To address the challenges of insufficient prediction accuracy and poor cross-scenario generalization in lithium-ion battery remaining useful life (RUL) estimation, this paper proposes an end-to-end deep learning framework. First, a feature enhancement method is designed that jointly incorporates statistical metrics and delta differencing to effectively extract and denoise degradation-relevant features. Second, a hybrid CNN-A-LSTM-ODE-LSTM architecture is introduced to simultaneously capture local temporal patterns, long-range dependencies, and continuous-time degradation dynamics. Finally, a few-shot cross-scenario transfer learning mechanism is integrated to improve adaptability across diverse operating conditions. Evaluated on two widely used public datasets, the proposed method achieves an RMSE of 101.59, outperforming state-of-the-art deep and conventional models. Experimental results demonstrate its superior accuracy, robustness to domain shifts, and practical deployability for real-world RUL prognostics.

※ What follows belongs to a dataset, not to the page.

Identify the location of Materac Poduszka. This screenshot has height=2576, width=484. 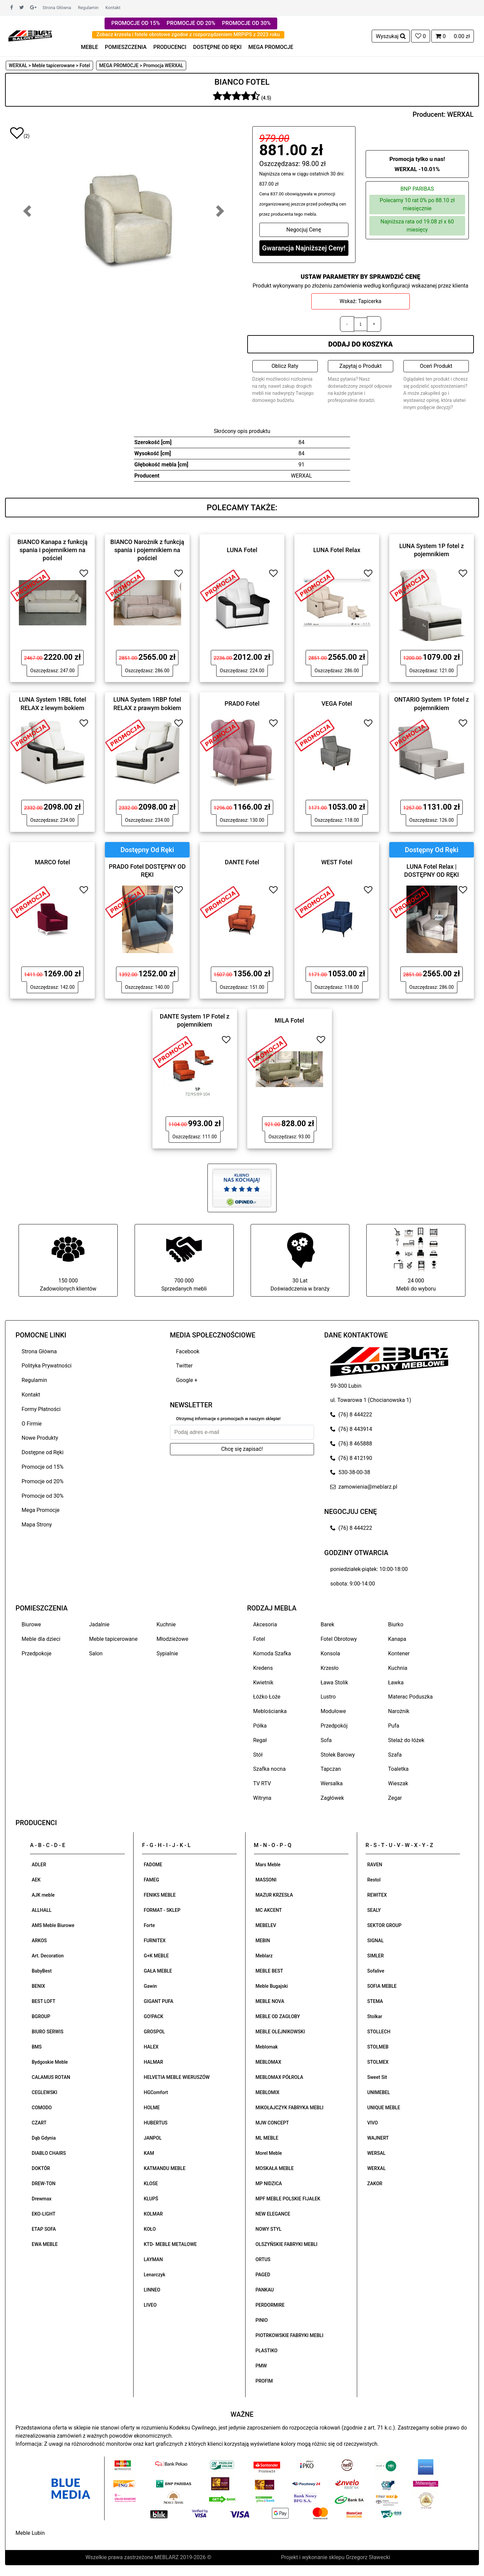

Accurate prediction of the Remaining Useful Life (RUL) is essential for enabling timely maintenance of lithium-ion batteries, impacting the operational efficiency of electric applications that rely on them. This paper proposes a RUL prediction approach that leverages data from recent charge-discharge cycles to estimate the number of remaining usable cycles. The approach introduces both a novel signal processing pipeline and a deep learning prediction model. In the signal preprocessing pipeline, a derived capacity feature is computed based on current and capacity signals. Alongside original capacity, voltage and current, these features are denoised and enhanced using statistical metrics and a delta-based method to capture differences between the current and previous cycles. In the prediction model, the processed features are then fed into a hybrid deep learning architecture composed of 1D Convolutional Neural Networks (CNN), Attentional Long Short-Term Memory (A-LSTM), and Ordinary Differential Equation-based LSTM (ODE-LSTM) modules. This architecture is designed to capture both local signal characteristics and long-range temporal dependencies while modeling the continuous-time dynamics of battery degradation. The model is further evaluated using transfer learning across different learning strategies and target data partitioning scenarios. Results indicate that the model maintains robust performance, even when fine-tuned on limited target data. Experimental results on two publicly available large-scale datasets demonstrate that the proposed method outperforms a baseline deep learning approach and machine learning techniques, achieving an RMSE of 101.59, highlighting its strong potential for real-world RUL prediction applications.